The fluctuations in cognitive function can be significant in DLB. Day-to-day or even hour-to-hour variation is typical and one of the major ways DLB can be differentiated from AD. AD patients may have good days and bad days in terms of alertness and cognitive function, but the variation is typically much less pronounced. Hallucinations are also prominent in DLB. Typically, patients will have highly detailed visual hallucinations that, somewhat surprisingly, they will report as not particularly bothersome. Stereotypically, the hallucinations are of children, though this does not have to be the case. Finally, the parkinsonian features including tremor, rigidity, and bradykinesia, are a common finding in patients with DLB, though the tremor in particular tends to be less pronounced than in PD.
Though not often useful for diagnosing DLB, one of the suggestive features of the disease is an exaggerated sensitivity to neuroleptic agents. As many as half of patients with DLB and 40% of those with PD with dementia experience severe adverse reactions to these drugs and other agents that antagonize dopaminergic receptors.24,25 Many clinicians feel that newer, atypical antipsychotic agents pose a lower, though not negligible, risk.

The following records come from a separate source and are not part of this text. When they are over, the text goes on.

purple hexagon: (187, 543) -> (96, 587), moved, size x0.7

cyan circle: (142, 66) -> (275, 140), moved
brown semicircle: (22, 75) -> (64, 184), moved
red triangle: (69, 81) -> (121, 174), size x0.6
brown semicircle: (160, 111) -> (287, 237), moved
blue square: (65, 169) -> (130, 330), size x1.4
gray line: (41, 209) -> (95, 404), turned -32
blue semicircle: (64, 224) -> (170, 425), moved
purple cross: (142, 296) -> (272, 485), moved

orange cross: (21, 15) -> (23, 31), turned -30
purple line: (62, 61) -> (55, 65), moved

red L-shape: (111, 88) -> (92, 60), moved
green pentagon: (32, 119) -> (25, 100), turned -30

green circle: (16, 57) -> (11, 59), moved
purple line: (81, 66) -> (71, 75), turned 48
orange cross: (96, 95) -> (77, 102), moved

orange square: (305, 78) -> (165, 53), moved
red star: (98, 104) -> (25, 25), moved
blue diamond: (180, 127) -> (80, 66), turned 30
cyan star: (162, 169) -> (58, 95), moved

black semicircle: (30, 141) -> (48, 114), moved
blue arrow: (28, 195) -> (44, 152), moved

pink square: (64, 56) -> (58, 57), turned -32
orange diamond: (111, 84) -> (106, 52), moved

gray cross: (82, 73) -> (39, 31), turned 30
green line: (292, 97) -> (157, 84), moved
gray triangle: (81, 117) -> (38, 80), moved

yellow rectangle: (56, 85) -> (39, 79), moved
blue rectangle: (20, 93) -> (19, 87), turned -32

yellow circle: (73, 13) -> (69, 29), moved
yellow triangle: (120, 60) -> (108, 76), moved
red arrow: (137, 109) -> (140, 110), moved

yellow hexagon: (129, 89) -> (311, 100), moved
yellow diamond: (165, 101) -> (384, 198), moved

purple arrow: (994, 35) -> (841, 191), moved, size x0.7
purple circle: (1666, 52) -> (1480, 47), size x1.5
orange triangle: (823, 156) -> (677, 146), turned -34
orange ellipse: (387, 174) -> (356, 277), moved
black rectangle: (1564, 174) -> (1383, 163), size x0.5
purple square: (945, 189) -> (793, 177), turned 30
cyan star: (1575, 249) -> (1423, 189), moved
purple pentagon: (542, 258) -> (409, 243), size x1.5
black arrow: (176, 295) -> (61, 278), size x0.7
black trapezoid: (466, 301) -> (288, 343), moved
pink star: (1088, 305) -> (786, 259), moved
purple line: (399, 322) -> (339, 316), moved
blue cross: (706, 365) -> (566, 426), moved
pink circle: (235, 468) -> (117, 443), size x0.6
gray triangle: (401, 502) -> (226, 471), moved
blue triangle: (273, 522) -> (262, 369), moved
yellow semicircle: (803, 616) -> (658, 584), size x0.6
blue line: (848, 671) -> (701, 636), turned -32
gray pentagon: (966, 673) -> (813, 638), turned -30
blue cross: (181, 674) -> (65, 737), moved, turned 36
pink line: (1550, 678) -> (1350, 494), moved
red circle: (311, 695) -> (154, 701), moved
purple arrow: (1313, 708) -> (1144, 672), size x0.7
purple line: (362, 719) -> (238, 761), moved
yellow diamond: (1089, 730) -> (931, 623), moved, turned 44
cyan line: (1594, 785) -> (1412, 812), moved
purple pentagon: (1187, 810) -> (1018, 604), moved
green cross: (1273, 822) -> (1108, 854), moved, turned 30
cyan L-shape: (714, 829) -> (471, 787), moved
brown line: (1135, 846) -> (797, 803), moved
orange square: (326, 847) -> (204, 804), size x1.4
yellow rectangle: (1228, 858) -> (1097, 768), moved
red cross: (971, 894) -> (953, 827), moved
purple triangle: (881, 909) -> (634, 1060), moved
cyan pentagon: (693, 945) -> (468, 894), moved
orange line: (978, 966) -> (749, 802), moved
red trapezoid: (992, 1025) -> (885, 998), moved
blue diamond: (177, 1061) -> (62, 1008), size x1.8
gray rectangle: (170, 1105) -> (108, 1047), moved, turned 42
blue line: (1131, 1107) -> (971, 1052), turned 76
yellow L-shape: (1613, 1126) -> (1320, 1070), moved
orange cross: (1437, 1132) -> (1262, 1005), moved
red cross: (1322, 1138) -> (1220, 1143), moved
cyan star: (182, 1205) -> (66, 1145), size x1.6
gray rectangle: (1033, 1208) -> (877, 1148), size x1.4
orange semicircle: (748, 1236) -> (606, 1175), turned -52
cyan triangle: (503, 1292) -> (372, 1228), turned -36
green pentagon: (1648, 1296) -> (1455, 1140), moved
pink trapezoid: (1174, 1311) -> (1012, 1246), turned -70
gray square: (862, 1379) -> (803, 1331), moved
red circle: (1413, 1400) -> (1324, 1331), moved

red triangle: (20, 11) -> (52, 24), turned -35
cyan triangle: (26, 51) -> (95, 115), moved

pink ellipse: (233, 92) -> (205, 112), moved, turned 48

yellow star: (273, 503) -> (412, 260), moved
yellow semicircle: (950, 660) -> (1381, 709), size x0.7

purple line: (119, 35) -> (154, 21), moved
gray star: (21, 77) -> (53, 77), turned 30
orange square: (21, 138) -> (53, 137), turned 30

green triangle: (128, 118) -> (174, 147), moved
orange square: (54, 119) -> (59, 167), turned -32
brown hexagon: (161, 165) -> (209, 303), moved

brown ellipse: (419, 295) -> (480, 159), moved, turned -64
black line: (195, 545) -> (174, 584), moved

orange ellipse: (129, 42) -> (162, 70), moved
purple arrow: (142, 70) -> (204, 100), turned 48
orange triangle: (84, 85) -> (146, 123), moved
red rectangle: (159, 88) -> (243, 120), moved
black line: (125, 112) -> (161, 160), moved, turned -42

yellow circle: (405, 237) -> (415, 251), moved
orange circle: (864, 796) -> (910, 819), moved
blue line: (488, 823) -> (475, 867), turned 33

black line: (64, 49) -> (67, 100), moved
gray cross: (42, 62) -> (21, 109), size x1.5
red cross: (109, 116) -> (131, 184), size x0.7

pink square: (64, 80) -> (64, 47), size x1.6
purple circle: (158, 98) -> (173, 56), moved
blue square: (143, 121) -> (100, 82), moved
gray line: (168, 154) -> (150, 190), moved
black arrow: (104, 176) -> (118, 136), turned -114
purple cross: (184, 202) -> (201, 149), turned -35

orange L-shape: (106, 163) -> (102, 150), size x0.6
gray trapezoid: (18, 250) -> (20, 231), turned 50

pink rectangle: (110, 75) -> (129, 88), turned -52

Because hallucinations and, to a lesser extent, agitation are common manifestations of DLB and PD with demenia, this potential sensitivity to neuroleptic agents is something all pharmacists should be aware of. Given the benign nature of the visual hallucinations and also that agitation can often be treated with nonneuroleptic agents such as trazodone, minimizing the use of dopamine antagonists in patients with DLB or PD with dementia is critical. Patients and their caregivers should also be informed of the risks associated with neuroleptics, as many prescribers are unfamiliar with this particular complication of DLB. Unfortunately, early in the course of disease DLB can be difficult to differentiate from AD, and it is common that one of the early clues that a patient may have DLB rather than the more common AD is a severe adverse reaction to a prescribed neuroleptic.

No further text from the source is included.